News Rack Flap Forces Media to Heed Neighborhoods and Public Interest

Just as many neighborhoods are on their way to realizing the idea of becoming walkable, the mainstream print media dares clog paths with their money-making racks. And in this morning's Nashville City Paper, the editors stick to the corporate media's worn-out talking points, arguing that Mike Jameson's bill (up for Metro Council's third reading tomorrow) is a diversion that takes focus away from "rank-and-file" concerns like crime and roads.

But we have to look between the lines: the editors are in mossbacked overdrive because they and their media brethren and sistren have failed to lift a finger on behalf of neighborhoods that are tired of the news rack free-for-all. It has taken some council members acting as public servants and actually representing public interest to throw the media into such reaction. The print-shop boys and girls had ample chance to work with neighborhoods toward some balance between commerce and clutter-free sidewalks, but they dropped the ball and ignored community concerns.

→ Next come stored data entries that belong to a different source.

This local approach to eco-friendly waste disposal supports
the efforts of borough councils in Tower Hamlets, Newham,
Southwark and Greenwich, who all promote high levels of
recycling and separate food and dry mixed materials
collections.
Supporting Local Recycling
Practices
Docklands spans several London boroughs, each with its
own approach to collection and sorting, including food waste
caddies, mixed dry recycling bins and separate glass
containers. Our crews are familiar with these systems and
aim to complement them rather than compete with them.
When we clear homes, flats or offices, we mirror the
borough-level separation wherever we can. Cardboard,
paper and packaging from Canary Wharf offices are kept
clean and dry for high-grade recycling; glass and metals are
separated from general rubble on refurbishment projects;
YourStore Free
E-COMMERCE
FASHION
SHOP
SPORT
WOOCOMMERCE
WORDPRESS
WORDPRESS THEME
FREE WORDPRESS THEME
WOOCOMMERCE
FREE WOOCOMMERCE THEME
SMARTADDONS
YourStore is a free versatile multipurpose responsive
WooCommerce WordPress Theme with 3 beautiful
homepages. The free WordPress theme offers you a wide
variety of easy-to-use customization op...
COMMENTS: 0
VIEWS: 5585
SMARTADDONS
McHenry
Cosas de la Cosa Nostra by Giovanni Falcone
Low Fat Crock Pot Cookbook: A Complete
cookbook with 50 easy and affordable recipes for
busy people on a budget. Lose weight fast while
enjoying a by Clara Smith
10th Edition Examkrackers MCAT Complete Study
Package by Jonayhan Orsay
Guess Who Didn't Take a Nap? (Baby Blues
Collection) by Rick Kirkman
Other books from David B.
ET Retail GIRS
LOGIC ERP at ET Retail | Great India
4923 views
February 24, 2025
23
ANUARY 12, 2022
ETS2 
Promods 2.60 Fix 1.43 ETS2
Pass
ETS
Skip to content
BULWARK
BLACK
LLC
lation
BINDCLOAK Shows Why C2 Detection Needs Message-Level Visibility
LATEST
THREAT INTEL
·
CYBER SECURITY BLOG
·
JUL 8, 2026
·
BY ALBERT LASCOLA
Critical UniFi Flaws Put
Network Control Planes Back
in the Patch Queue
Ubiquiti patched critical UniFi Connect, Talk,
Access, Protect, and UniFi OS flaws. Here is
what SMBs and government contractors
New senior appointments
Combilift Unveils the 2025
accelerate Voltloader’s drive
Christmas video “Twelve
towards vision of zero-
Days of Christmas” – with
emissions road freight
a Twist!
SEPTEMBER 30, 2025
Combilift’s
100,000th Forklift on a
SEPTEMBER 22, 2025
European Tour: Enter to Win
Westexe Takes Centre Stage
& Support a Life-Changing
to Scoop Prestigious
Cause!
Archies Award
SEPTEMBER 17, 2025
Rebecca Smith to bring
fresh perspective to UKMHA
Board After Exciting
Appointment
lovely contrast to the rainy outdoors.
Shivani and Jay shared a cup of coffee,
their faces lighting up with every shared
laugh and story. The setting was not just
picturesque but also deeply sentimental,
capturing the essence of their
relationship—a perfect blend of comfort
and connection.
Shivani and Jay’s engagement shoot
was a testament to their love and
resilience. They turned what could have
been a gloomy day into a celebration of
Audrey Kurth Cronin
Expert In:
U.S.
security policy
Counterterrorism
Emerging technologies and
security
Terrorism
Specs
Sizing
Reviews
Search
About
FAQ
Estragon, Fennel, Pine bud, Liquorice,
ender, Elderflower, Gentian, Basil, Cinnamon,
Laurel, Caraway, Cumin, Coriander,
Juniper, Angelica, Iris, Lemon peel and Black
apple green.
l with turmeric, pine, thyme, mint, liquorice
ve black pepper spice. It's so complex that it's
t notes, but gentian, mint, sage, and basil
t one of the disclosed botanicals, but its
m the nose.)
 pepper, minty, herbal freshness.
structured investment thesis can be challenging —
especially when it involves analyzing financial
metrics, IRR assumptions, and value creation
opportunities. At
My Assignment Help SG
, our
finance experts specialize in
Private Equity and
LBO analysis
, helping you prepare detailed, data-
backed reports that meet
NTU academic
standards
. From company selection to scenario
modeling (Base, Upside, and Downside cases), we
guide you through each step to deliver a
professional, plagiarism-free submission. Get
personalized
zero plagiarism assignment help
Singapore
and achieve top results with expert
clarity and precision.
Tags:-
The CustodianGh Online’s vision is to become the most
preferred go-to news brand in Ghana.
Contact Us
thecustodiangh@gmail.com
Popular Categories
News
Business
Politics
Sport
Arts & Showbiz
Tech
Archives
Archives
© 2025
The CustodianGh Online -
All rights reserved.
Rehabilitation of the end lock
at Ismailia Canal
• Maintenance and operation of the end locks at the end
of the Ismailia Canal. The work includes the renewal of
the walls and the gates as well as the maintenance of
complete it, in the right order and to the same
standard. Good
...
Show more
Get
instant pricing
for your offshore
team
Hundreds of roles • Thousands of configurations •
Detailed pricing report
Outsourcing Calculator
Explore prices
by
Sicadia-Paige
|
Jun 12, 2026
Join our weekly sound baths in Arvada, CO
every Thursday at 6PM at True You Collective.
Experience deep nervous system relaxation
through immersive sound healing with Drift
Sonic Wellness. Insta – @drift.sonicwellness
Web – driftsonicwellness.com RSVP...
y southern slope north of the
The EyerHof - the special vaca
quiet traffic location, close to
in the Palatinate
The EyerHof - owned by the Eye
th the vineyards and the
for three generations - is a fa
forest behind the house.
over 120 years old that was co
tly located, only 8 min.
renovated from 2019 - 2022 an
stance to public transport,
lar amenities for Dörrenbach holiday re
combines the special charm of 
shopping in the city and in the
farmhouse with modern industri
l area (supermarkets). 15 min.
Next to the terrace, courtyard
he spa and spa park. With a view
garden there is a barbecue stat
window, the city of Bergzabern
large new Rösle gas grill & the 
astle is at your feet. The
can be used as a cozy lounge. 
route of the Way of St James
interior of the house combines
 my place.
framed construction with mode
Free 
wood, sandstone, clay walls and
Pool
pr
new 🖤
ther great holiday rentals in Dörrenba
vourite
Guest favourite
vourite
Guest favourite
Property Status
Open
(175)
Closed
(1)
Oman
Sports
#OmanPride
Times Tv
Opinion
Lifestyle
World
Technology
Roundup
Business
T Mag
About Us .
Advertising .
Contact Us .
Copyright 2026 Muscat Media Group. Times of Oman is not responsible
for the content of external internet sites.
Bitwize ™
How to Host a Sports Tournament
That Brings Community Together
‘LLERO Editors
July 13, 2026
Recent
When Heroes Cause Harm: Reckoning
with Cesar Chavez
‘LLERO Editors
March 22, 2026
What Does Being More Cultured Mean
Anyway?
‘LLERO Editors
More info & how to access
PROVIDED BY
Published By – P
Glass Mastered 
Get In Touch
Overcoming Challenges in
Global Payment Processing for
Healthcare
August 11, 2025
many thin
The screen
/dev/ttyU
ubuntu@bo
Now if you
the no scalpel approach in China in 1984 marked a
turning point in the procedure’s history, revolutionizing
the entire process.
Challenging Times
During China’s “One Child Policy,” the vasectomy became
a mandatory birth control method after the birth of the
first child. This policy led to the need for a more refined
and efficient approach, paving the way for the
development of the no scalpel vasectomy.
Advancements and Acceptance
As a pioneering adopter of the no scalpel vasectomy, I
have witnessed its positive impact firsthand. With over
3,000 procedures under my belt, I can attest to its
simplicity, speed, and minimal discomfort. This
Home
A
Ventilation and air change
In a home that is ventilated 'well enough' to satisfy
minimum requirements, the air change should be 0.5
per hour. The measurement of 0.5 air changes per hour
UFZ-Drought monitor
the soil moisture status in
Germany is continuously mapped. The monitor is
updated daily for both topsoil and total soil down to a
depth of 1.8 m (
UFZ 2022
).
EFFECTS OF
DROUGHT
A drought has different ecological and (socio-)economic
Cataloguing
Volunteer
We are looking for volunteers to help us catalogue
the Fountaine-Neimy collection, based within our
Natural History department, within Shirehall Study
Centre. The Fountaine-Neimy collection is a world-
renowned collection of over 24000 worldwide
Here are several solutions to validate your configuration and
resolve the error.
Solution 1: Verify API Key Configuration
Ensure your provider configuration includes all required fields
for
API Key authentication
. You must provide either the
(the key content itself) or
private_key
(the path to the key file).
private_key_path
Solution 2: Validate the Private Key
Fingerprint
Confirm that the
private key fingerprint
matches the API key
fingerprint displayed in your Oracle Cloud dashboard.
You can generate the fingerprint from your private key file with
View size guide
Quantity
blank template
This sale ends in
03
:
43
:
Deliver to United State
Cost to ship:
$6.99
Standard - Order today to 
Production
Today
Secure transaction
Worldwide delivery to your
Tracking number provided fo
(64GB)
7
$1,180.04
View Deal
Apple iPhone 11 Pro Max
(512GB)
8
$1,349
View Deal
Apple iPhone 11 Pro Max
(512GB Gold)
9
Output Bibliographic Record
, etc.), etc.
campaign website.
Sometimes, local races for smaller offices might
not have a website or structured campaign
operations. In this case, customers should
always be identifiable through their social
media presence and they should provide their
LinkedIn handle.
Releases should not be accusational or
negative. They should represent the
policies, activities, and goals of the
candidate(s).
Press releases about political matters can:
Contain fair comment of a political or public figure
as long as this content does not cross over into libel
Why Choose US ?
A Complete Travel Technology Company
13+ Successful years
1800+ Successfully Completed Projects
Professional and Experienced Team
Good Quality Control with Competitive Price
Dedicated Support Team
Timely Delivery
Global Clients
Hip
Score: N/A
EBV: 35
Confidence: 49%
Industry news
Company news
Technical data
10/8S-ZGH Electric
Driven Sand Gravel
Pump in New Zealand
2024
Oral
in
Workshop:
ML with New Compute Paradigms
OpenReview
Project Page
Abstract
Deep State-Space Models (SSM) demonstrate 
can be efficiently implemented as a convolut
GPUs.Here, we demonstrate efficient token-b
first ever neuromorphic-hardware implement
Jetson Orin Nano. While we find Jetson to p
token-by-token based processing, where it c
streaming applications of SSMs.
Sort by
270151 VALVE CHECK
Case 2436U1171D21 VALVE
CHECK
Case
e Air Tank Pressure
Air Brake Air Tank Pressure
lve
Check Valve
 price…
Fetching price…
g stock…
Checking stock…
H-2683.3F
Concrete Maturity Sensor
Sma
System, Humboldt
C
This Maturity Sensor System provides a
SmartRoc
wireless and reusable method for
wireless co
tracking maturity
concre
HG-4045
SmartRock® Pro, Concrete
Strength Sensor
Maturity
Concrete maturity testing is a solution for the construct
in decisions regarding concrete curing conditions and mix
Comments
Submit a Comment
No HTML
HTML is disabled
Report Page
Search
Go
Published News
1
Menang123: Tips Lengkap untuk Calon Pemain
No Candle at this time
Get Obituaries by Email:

But confusing commerce with free speech and confounding the news racks with the news itself amounts itself to specious argument that misleads the public into the misperception that the corporate media is absolutely free to disregard public interest. If the CP editors don't understand that "rank-and-file" taxpayers have been adversely affected by the sidewalk clutter and the endless, vision-clouding streams of racks, then they have not been listening to or reading the debate in neighborhood groups like the Urban Residents Association, even as the ink-jerkers chirp to be more in tune with neighborhoods.

Mike Jameson's bill is about competing views of what the quality of life of neighborhoods should include. On one side is the vision of neighborhoods that the residents determine themselves; that vision supports a media that either takes responsible care of its racks or pays Metro to contain blight for them. On the other side is the vision of the corporate media, in which they can cram any number of money-garnering mechanisms into neighborhood thoroughfares and guise it under the smokescreen of free speech, when what they really mean is "freedom to clutter and obstruct without paying for any care." That is not a constitutional issue, and neither is Mr. Jameson's bill, which deserves our support.